Xiang Yun: I Don't Give Up Hope, What Could Be Worse Than my Childhood Hardships?
"My mother was busy working the whole day and I had to wash the clothes for the entire family. I would cry while washing the clothes as I felt it was unfair," the 58-year-old confessed in laughter.
Local veteran actress Xiang Yun grew up poor, to the point where her family didn’t have money to put food on the table.
However, it didn’t dampen her hopeful spirit. In a recent interview with Lianhe Wanbao about her experiences as a child, she said: “I don’t give up hope. In the worst-case scenario, I return to square one. What could be worse than my childhood hardships?”
When she was a kid, Xiang Yun grew up in a one-room flat in Aljunied with her grandmother and her parents. After her two sisters were born, the flat became cramped and the family moved to another place at Circuit Road.
As the eldest child with three sisters and one brother, she had to carry the burden of doing the household chores and taking care of her younger siblings.
“My mother was busy working the whole day and I had to wash the clothes for the entire family. I would cry while washing the clothes as I felt it was unfair,” the 58-year-old confessed in laughter.
Growing up poor meant that Xiang Yun knows the value of money and how hard it is to come by. But it also built up her tenacity and independent character.
She recalled a time when her mother had to borrow money from her uncle just to settle their three meals, which is why it pains her to see people waste food.
After she started secondary school, she worked part-time over the holidays to contribute to the family income. She told the Chinese daily: “I’ve done so many jobs, such as a factory worker and salesperson. The one I remember most is when I worked in a ceramics factory, that was a really tough job.”

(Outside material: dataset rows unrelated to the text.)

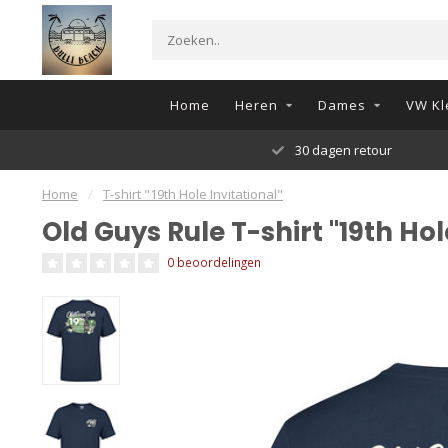
Home
Heren
Dames
VW Kl
30 dagen retour
Home
/
T-shirt "19th Hole Invitational"
Old Guys Rule T-shirt "19th Hol
0 beoordelingen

The local Ah Jie also had many fond memories of her father and the time she’s spent with him.
Her father worked many jobs to support the family, and he was once a taxi driver. Xiang Yun fondly remembered the time when she sat in her father’s taxi while he drove around to pick up passengers.

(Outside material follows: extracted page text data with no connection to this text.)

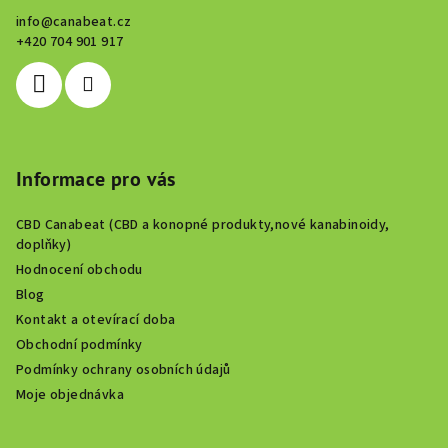
a
info
@
canabeat.cz
t
+420 704 901 917
í
Informace pro vás
CBD Canabeat (CBD a konopné produkty,nové kanabinoidy,
doplňky)
Hodnocení obchodu
Blog
Kontakt a otevírací doba
Obchodní podmínky
Podmínky ochrany osobních údajů
Moje objednávka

She would also help sell goreng pisang and vegetarian food at her father’s stall; and when he was selling second-hand cars, she would follow him to the car dealership to work.
When she was helping at his goreng pisang stall during her secondary school years, she cut around one to two hundred bananas before she went to school. She laughed: “A classmate once asked why there was a smell. It turned out that my hands smelled of bananas.”
Her father not only worked hard, but he ‘played’ hard as he often took the family out.
“We went to Kallang Park (where the Singapore Sports Hub currently is), Clifford Pier and the Wonderland Amusement Park at Kallang (where Kallang Indoor Stadium currently is). Those were the happiest memories of my childhood.”